Hyunjin ile apartmandan çıktık. Apartmanın arkasında duran Hyunjin'in motoruna ilerledik.
"Tak bakalım bunu."
Hyunjin bana kaskı uzattı. Sonra kendisi de taktı. Onun arkasına oturup kollarımla belini sardım.
Yol boyu hiç konuşmadık. Hyunjin her dakika biraz daha geriliyor gibiydi.
Beni şehrin dışındaki ormanlık bir alana getirdi. Merakla etrafı izlerken Hyunjin motoru durdurdu.
"Burdan sonrasına yürüyerek devam etmeliyiz."
Motoru ağaçların arasına bıraktık. Hyunjin elimi tuttu ve beraber yürümeye başladık.
"Hyunjin burası neresi?"
"Birazdan öğreneceksin her şeyi bebeğim."
Yerdeki taşlardan birine takılıp düşecekken Hyunjin beni tuttu.
"Yavaş ilerle. Burası biraz tehlikeli."
Gerçekten de yerde bir sürü taş vardı ve bunlar yürümeyi zorlaştırıyordu.
Yaklaşık on, on beş dakika sonra karşımıza kalın bir duvar çıktı.
"Şimdi nereye gideceğiz Hyunjin?"
Hyunjin beni dinlemeyip duvara yaklaştı. Ellerini duvara koyup bir şey arıyor gibi birkaç yere dokundu. Sonunda aradığı her neyse onu bulmuş olacak ki başını salladı.
Elleri hala duvarın üzerindeydi. Bir anda ellerini bastırdı ve duvardaki taşlar geriye doğru hareket etmeye başladı.
Şaşkınlıkla Hyunjin'i izlerken duvar yavaş yavaş geriye doğru gitmeye başladı.
Duvar geriye gittikçe yerdeki bir kapağı ortaya çıkartıyordu.
"H-Hyunhin b-bu ne?"
Hyunjin beni yine dinlemeyip kapağı kaldırdı. Kapağın altındaki merdivenle daha çok şaşırmıştım.
"Gel bakalım."
Hyunjin bana döndü. Ben tereddütle baktım.
"Bana güveniyor musun Felix?"
Başımı hafifçe salladım.
"Gel o zaman. Bir şey olmayacak inan bana."

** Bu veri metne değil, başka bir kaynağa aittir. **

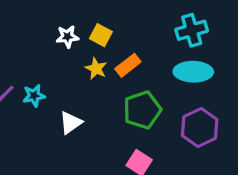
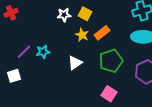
white triangle: (71, 123) -> (75, 63), moved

Ona doğru birkaç adım attım.
"Aşağıda ne var?"
"Geçmişim..."
Elimi tutup beni yerin altına götürecek olan merdivenlere yönlendirdi.
"Dikkatli in. Ben arkandan geleceğim."
Merdivenleri ağır ağır inmeye başladım. Aşağısı kapkaranlıktı ve bu beni korkutmuştu.
Son birkaç basamak kala Hyunjin'e baktım. O benden biraz daha yukarıdaydı.
"Hyunjin burası çok karanlık. Korkuyorum."
"Korkma bebeğim in aşağıya."
Son basamaktan atlayıp kendimi zemine bıraktım. Karanlıktan küçüklüğümden beri çok korkardım. Merdivenlerin kenarına tutunup Hyunjin'in inmesini bekledim.
Sonunda o da indi.
"Gel bakalım."
"Hyunjin ben karanlıktan çok korkarım. Gelemem ki."
Yanıma yaklaşıp elimi tuttu.
"Karanlıktan korkuyorsan aydınlığın olurum. Bana tutunarak gelmeyi dene bebeğim."